One issue that it doesn’t resolve is the matter of the Catholic handbook found by roofers in the eaves of the Henley Street house in 1757 (Schoenbaum 41).   This has been taken as evidence that John was a devout Catholic who hid the book out of concern that it might be found by some delegation of church commissioners.  Surely we can let go of this one.  It doesn’t affect the authorship thesis in any direct way.  Anyone could have hidden the book, such as an apprentice with rooms in the attic, concerned that his Master find him with such a dangerous item.  Another issue is the reason why William’s daughter Susannah was listed in 1606 by an ecclesiastical commission as a recusant (234-5) which Schoenbaum attributes to her being “popishly affected,” though it can just as easily be interpreted as an attempt to keep track of persons who failed to show up for communion so that they could be fined.

It does resolve other things.  There’s the problem of why John Shakspere’s neighbor, tanner Henry Field, clearly a staunch Protestant (having placed his son as an apprentice with the Huguenot printer Thomas Vautrollier), would name a devout Catholic in his will to act as his executor.  When seen as fellow Protestants, Shakspere and Field’s relationship makes better sense (even if John did take Henry to court once over a debt).

But the best proof comes from the plays, where advocates of a Catholic Shakespeare have a hard row to hoe.  Some of Shakespeare’s many Biblical references could have come from any Bible, but the prevalence of quotations, some almost word for word, from the 1560 Geneva Bible far outnumber them.  The very fact that there are so many Biblical quotes in Shakespeare while the Inquisition taught that it was a sin for a layman, not just to read the Bible, any bible, but even to own one, should be enough to quash the Catholic Shakespeare theory.  (The ability of theorists to cling to a notion, no matter how utterly it’s been proven false, never ceases to amaze.)
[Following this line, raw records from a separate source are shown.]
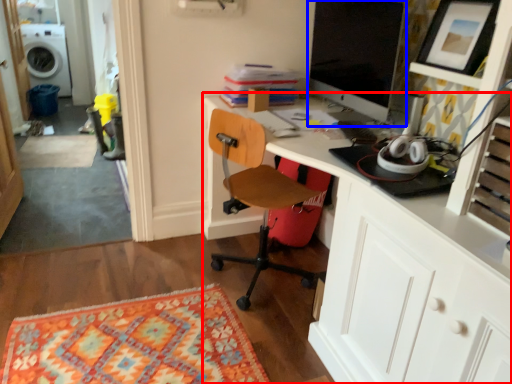 Question: Which object is closer to the camera taking this photo, desk (highlighted by a red box) or computer monitor (highlighted by a blue box)?

Choices:
 (A) desk
 (B) computer monitor

Answer: (A) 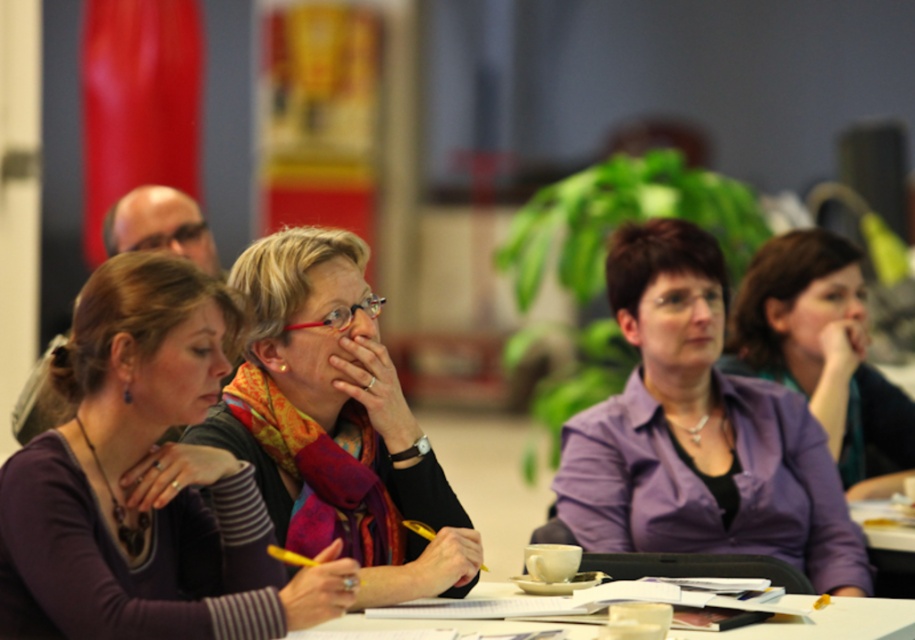 You are standing in front of the meeting table and want to reach a point that is exactly 2.48 meters away from you. Can you confirm if the point at coordinates point (338, 442) is exactly at that distance?

The distance of point (338, 442) from the viewer is exactly 2.48 meters, so yes, the point at coordinates point (338, 442) is exactly 2.48 meters away from you.

You are standing in front of the meeting table and want to place a small object on the table. You have two options for placement based on coordinates given in the image. The first option is at point (82, 460) and the second is at point (881, 632). Considering the perspective of the image, which point is closer to you?

Point (82, 460) is closer to the viewer than point (881, 632) based on the image perspective.

In the scene described, where is the matte purple shirt at center located in terms of coordinates?

The matte purple shirt at center is located at coordinates point (126,490). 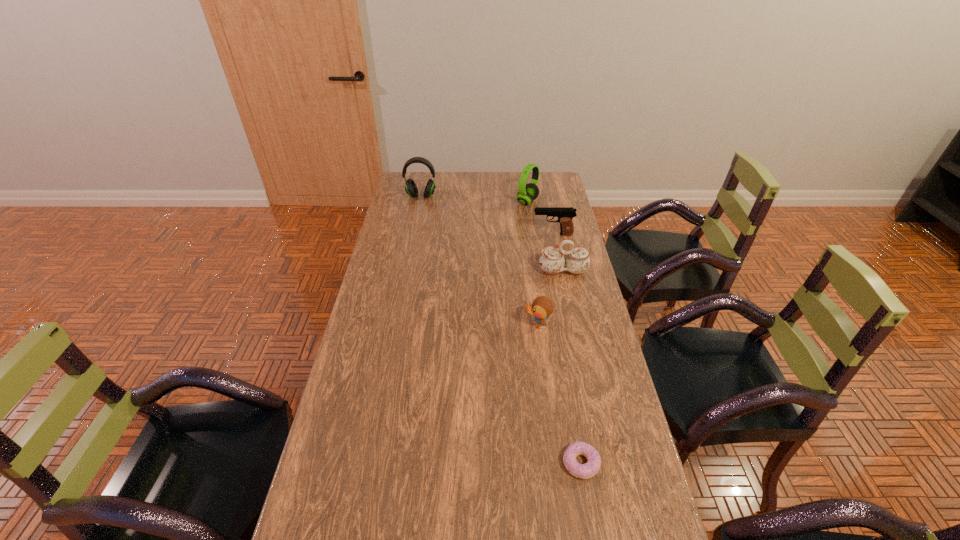 Where is `free space between the duck and the leftmost object`? This screenshot has height=540, width=960. free space between the duck and the leftmost object is located at coordinates (479, 260).

This screenshot has width=960, height=540. Identify the location of empty location between the nearest object and the pistol. pyautogui.click(x=567, y=349).

Locate an element on the screen. Image resolution: width=960 pixels, height=540 pixels. free space between the left headset and the right headset is located at coordinates [474, 199].

Identify the location of empty space that is in between the chinaware and the leftmost object. This screenshot has width=960, height=540. (492, 234).

The height and width of the screenshot is (540, 960). In order to click on vacant area that lies between the chinaware and the nearest object in this screenshot , I will do `click(572, 367)`.

This screenshot has height=540, width=960. Identify the location of free space that is in between the chinaware and the nearest object. (572, 367).

You are a GUI agent. You are given a task and a screenshot of the screen. Output one action in this format:
    pyautogui.click(x=<x>, y=<y>)
    Task: Click on the free space between the duck and the chinaware
    The height and width of the screenshot is (540, 960).
    Given the screenshot: What is the action you would take?
    pyautogui.click(x=550, y=298)

Find the location of a particular element. object identified as the fourth closest to the chinaware is located at coordinates (411, 189).

Image resolution: width=960 pixels, height=540 pixels. Identify the location of object that ranks as the fifth closest to the right headset. (583, 471).

Image resolution: width=960 pixels, height=540 pixels. Identify the location of free spot that satisfies the following two spatial constraints: 1. on the ear cups of the leftmost object; 2. on the right side of the right headset. (420, 202). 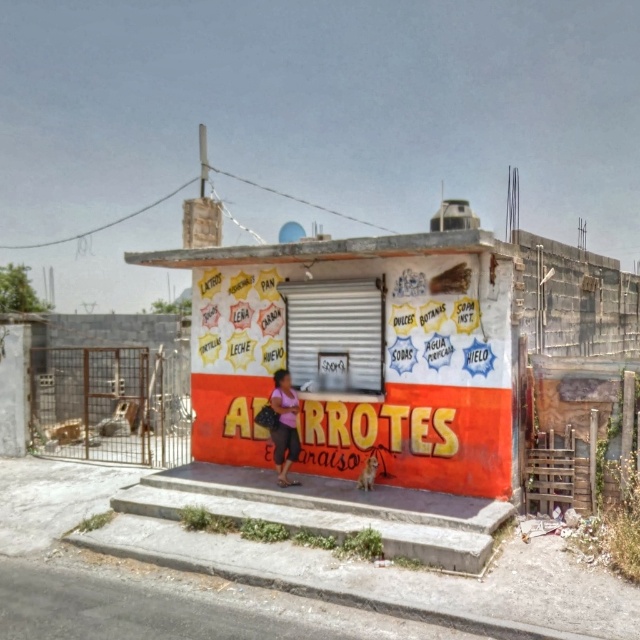 You are standing in front of the roadside stall. Where is the orange painted wall at center located?

The orange painted wall at center is located at point (358, 353).

You are a delivery person with a box that is 36 inches long. You need to place it between the orange painted wall at center and the pink fabric dress at center. Will the box fit in that space?

The distance between the orange painted wall at center and the pink fabric dress at center is 36.14 inches. Since the box is 36 inches long, it will fit with a small amount of space remaining.

You are standing in front of the roadside stall and want to determine which of the two points, point [289,244] or point [276,385], is nearer to you. Can you identify the closer one?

This prevalance in Shakespeare of quotations from the Puritan Bible, as Carter calls it, helps him with his Puritan Shakespeare theory, but not nearly so much as it helps Oxfordians with ours, for the Earl of Oxford spent the first eight years of his school career being tutored by one of England’s leading reform theologians, one who helped to create the also frequently quoted Book of Common Prayer, while the very Geneva Bible that Oxford purchased when he was nineteen, when presumably he was off on his own and no longer reliant on the books in his guardian’s library, is still to be found in the Folger Shakespeare Library in Washington D.C.